Many Y genes (including the sperm genes RBMY and DAZ) are present in multiple copies, occurring in weird loops in which the sequence is inverted.
This “junk DNA” consists of highly repetitive sequences that derive from bits and pieces of old viruses, dead genes and very simple runs of a few bases repeated over and over.
- This last DNA class occupies big chunks of the Y that literally glow in the dark because it preferentially binds fluorescent dyes.

Why the Y is weird:

Around 150 million years ago X and Y were just a pair of ordinary chromosomes. As they still are in birds and platypuses.
Then SRY evolved on one of these two chromosomes, defining a new proto-Y.
- This proto-Y was forever confined to a testis and subject to mutations.
- The proto-Y degenerated fast, losing about 10 active genes per million years, reducing the number from its original 1,000 to just 27.
- A small “pseudoautosomal” region at one end retains its original form and is identical to its erstwhile partner, the X.
At this rate of degeneration the whole human Y would disappear in a few million years (as it already has in some rodents).

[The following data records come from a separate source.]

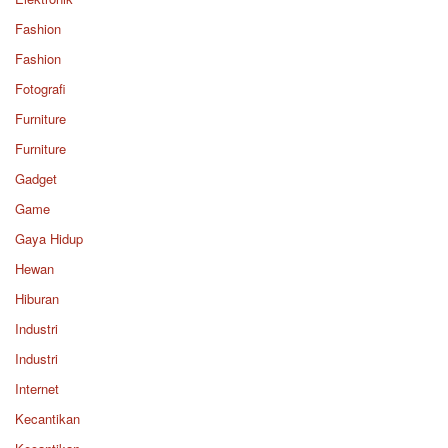
Fashion
Fashion
Fotografi
Furniture
Furniture
Gadget
Game
Gaya Hidup
Hewan
Hiburan
Industri
Industri
Internet
Kecantikan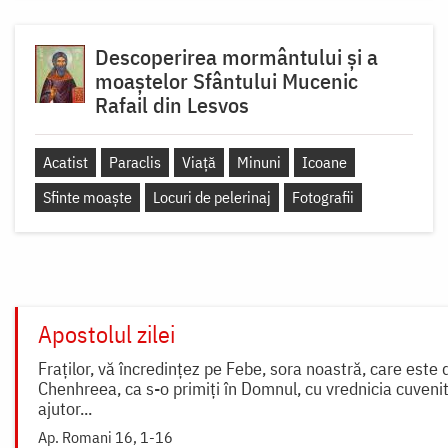
Descoperirea mormântului și a
moaștelor Sfântului Mucenic
Rafail din Lesvos
Acatist
Paraclis
Viață
Minuni
Icoane
Sfinte moaște
Locuri de pelerinaj
Fotografii
Apostolul zilei
Fraților, vă încredințez pe Febe, sora noastră, care este d
Chenhreea, ca s-o primiți în Domnul, cu vrednicia cuvenită s
ajutor...
Ap. Romani 16, 1-16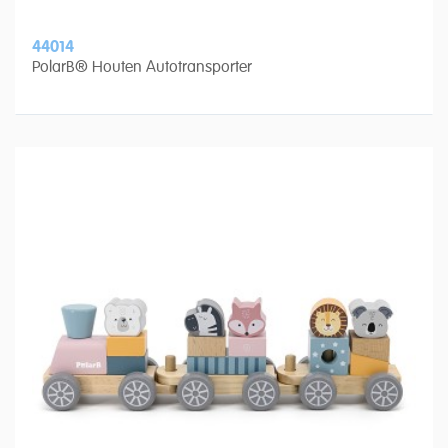
44014
PolarB® Houten Autotransporter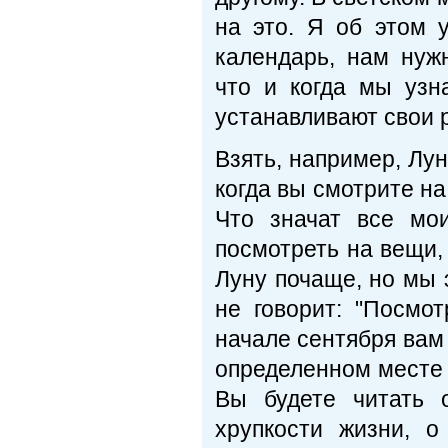
на это. Я об этом у
календарь, нам нуж
что и когда мы узн
устанавливают свои 
Взять, например, Лун
когда вы смотрите на
Что значат все мо
посмотреть на вещи, 
Луну почаще, но мы 
не говорит: "Посмот
начале сентября вам 
определенном месте 
Вы будете читать 
хрупкости жизни, 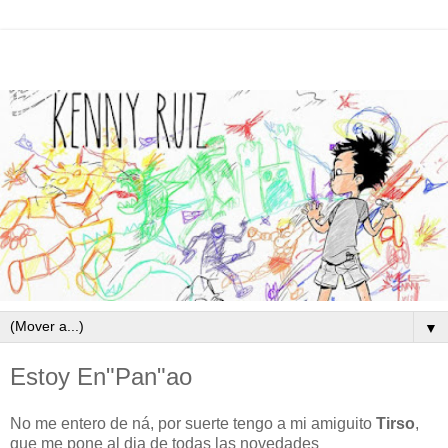
▼
Estoy En"Pan"ao
No me entero de ná, por suerte tengo a mi amiguito
Tirso
,
que me pone al dia de todas las novedades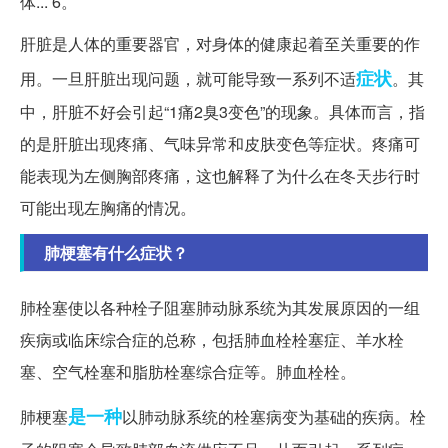
体... 6。
肝脏是人体的重要器官，对身体的健康起着至关重要的作
症状
用。一旦肝脏出现问题，就可能导致一系列不适
。其
中，肝脏不好会引起“1痛2臭3变色”的现象。具体而言，指
的是肝脏出现疼痛、气味异常和皮肤变色等症状。疼痛可
能表现为左侧胸部疼痛，这也解释了为什么在冬天步行时
可能出现左胸痛的情况。
肺梗塞有什么症状？
肺栓塞使以各种栓子阻塞肺动脉系统为其发展原因的一组
疾病或临床综合症的总称，包括肺血栓栓塞症、羊水栓
塞、空气栓塞和脂肪栓塞综合症等。肺血栓栓。
是一种
肺梗塞
以肺动脉系统的栓塞病变为基础的疾病。栓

Sequencing Y was a tough task:

The first draft of the human genome was completed in 1999.
They’ve done this using short-read sequencing, which involves chopping the DNA into little bits of a hundred or so bases and reassembling them like a jigsaw.
The new technology has allowed sequencing of bases along individual long DNA molecules, producing long-reads of thousands of bases.
- These longer reads are easier to distinguish and can therefore be assembled more easily, handling the confusing repetitions and loops of the Y chromosome.
The Y is the last human chromosome to have been sequenced end-to-end, or T2T (telomere-to-telomere).

So what’s new on the Y?

A few new genes have been discovered, but these are extra copies of genes that were already known to exist in multiple copies.
We now know the structure of the centromere (a region of the chromosome that pulls copies apart when the cell divides), and have a complete readout of the complex mixture of repetitive sequences in the fluorescent end of the Y.

The sequencing of Y chromosome will help scientists in:

Looking for sequences that might control how SRY and the sperm genes are expressed, and to see whether genes that have X partners have retained the same functions or evolved new ones.
Examining the repeated sequences to determine where and how they originated, and why they were amplified.
Analyzing the Y chromosomes of men from different corners of the world to detect signs of degeneration, or recent evolution of function.